Scientists first extracted nitrogen from the atmosphere and created synthetic fertilizer in the early 1900s; farming hasn’t been the same since. Fertilizer use was followed by the development of synthetic insecticides, fungicides, and herbicides, along with new plant varieties bred for higher yields — and often genetically engineered to resist the herbicides.
Many farmers quickly embraced these chemicals, which allowed them to produce greater crop yields with reduced labor. Farms grew larger and became less diversified; animals were moved off their pastures and into high-production confinement facilities. Farming was industrialized. The following practices oversimplify an inherently complex natural system, disrupting and weakening the soil as a result.
The use of chemical fertilizers disrupts the natural relationship between plants and microorganisms. Rather than receiving nutrients from the soil and its microbes, plants are force-fed synthetic compounds — often derived from petroleum — that are designed to maximize plant growth and yield. Think of this as similar to feeding a human being a towering pile of pizzas: The plants get more nutrients than they need in a year, and it hardly comes from the most nutritious food.
The use of insecticides, fungicides, and herbicides affects far more living things than the target organisms listed on the label; sometimes they kill key ecosystem players. Fungicides, for instance, can destroy the beneficial fungi in the soil that link plant communities and help plants access nutrients, water, and protective chemicals.
Overall, the harmful chemicals reduce biodiversity, which is as important in the farm ecosystem as in any other.
“These microorganisms underground create the structure of the soil, which our own society depends on. It’s as if they’re building a city every few months and if you till you’re knocking it down every few months.”
Tilling the ground destroys the complex underground ecosystem in which soil microorganisms live and do their work. “These microorganisms underground create the structure of the soil, which our own society depends on,” explains Didi Pershouse, author of The Ecology of Care. “It’s as if they’re building a city every few months and if you till you’re knocking it down every few months.”
Monoculture planting is the practice of raising single crops rather than a diverse array. It streamlines production and reduces costs for farmers (and is encouraged by government subsidy programs), but it disrupts soil ecology.
“Fewer kinds of microorganisms in the soil means that plants receive less in the way of beneficial compounds and molecules that soil microbes make,” explains biologist Anne Biklé, MLA.
Nature is innately diverse and crowded with life: A square foot of native prairie, for instance, can hold more than 100 plant species, and each species feeds slightly different nutrients to soil microorganisms.
When only one species of plant is grown over a large area and surrounding vegetation is cleared away to bare soil, just a small percentage of the soil’s microorganisms receive the nutrients they need.

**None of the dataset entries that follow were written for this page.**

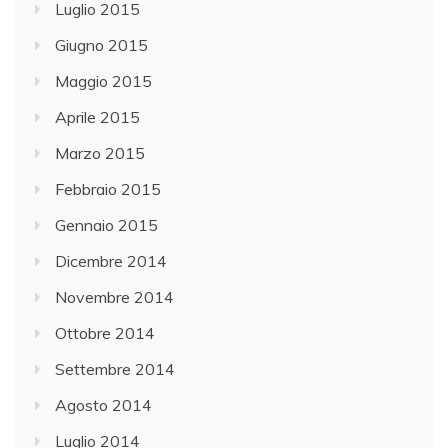
Luglio 2015
Giugno 2015
Maggio 2015
Aprile 2015
Marzo 2015
Febbraio 2015
Gennaio 2015
Dicembre 2014
Novembre 2014
Ottobre 2014
Settembre 2014
Agosto 2014
Luglio 2014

This reduced population can’t then supply the full range of benefits, including nutrition, that the plants need.
“These microbes tend to specialize in doing a few things,” says David Montgomery, PhD, professor of geomorphology at the University of Washington. “You want a great diversity of them to do a broad set of processing in the soil. Without that, it’s like having a village where everyone does the same thing. If you only have bakers in that village, everyone will only eat bread.”